Step 3 — The Tensions

  1. Is aggregated data a moat or a melting asset? The Skeptic says assembling and governing everyone's data is itself defensible. The Long-Term Thinker says the model layer commoditizes and the advantage erodes. This is the whole episode in one fight.

  2. Does bespoke beat scale, or just beat scale for the top 50 advertisers? The Operator says per-advertiser modeling is unstaffable across the long tail; the thesis only holds for whales who can afford a hedge-fund-style setup. Everyone else still needs the averaged "brokerage." So both can be true depending on which advertiser you're talking about.

  3. Where's the under-invested opportunity — control layer or execution layer? The CFO buys the execution-layer argument as a contrarian bet; the Skeptic suspects control-layer money is flowing there because execution-layer optimization is genuinely hard and already crowded with incumbents.


Step 4 — Synthesis

What this hinges on: Two beliefs. (1) Will frontier models commoditize fast enough that "we have the best aggregated model" stops being a defensible pitch? (2) Can per-advertiser decisioning be operationalized for anyone below the top tier of spenders without a consulting-sized headcount?

Which way the council leans: Split, but usefully. The episode's strategic instinct — position close to the execution layer and treat aggregated-data superiority as decaying — is directionally right and worth internalizing. Its operational claim — bespoke per-advertiser models for everyone — is oversold and probably only economic for large advertisers in the near term.

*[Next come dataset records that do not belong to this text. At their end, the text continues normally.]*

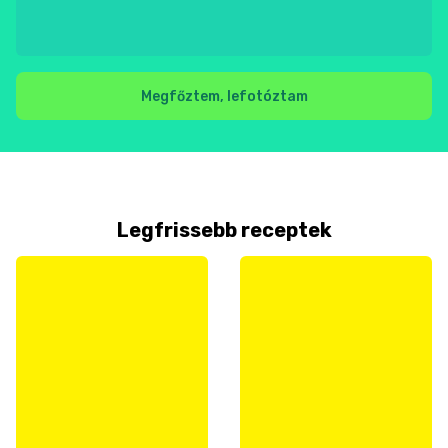
Megfőztem, lefotóztam
Legfrissebb receptek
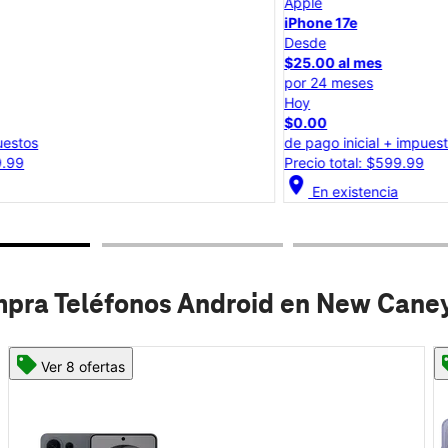
Apple
iPhone 17e
Desde
$25.00 al mes
por 24 meses
Hoy
$0.00
de pago inicial + impuestos
Precio total: $599.99
location_on
lo
En existencia
pra Teléfonos Android en New Caney
Ver 8 ofertas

Net read on impact: Low as news, medium as a strategic prompt. Nothing here moves a number this quarter. But the framing is a useful stress-test for three reader groups:

  • Agencies / holdcos: Stop selling "our data scale." Start selling "we build and run your model." The Publicis–LiveRamp "AI slop" sidebar is a tell — the market is narrating consolidation faster than it's proving value. Don't confuse the narrative for the moat.
  • DSPs / SSPs / platforms: The "brokerage with house interests" critique will get louder. Expect large advertisers to push for more control over decisioning and more transparency into valuation. Defensibility migrates toward supply, identity, and measurement.
  • Publishers: The most actionable line is the chain "advertiser-far-from-execution → worse valuations → lower spend on you." Anything that lets buyers value your impressions more precisely (cleaner signal, better integrations) directly raises what they'll pay.

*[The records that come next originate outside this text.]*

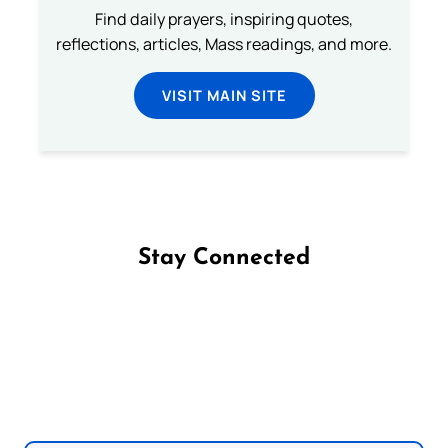
Find daily prayers, inspiring quotes,
reflections, articles, Mass readings, and more.
VISIT MAIN SITE
Stay Connected
Follow us on Facebook
Follow us on Instagram
Follow us on X
Subscribe to our YouTube Channel
Follow us on WhatsApp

What to verify before betting on this:

  1. Run the Coke-vs-Pepsi test on your own stack — can buyers already optimize to their own outcome, or are you actually averaging? If the former, the thesis is half-solved and overstated.
  2. Cost out one bespoke per-advertiser model end-to-end including human-in-the-loop. If it pencils only for 8-figure accounts, you've found the real boundary.
  3. Discount Grok/ChatGPT ad revenue to roughly zero in near-term plans. The OpenAds pivot (weak CTRs outside high-intent queries) is the signal worth trusting here.

What did we miss? Is there a persona we should add for this specific decision? A General Counsel could be worth adding — the episode's AI-liability argument (generated content isn't user content, so the model maker should carry responsibility) is a live regulatory thread that could reshape who's exposed when AI-built creative or decisioning goes wrong.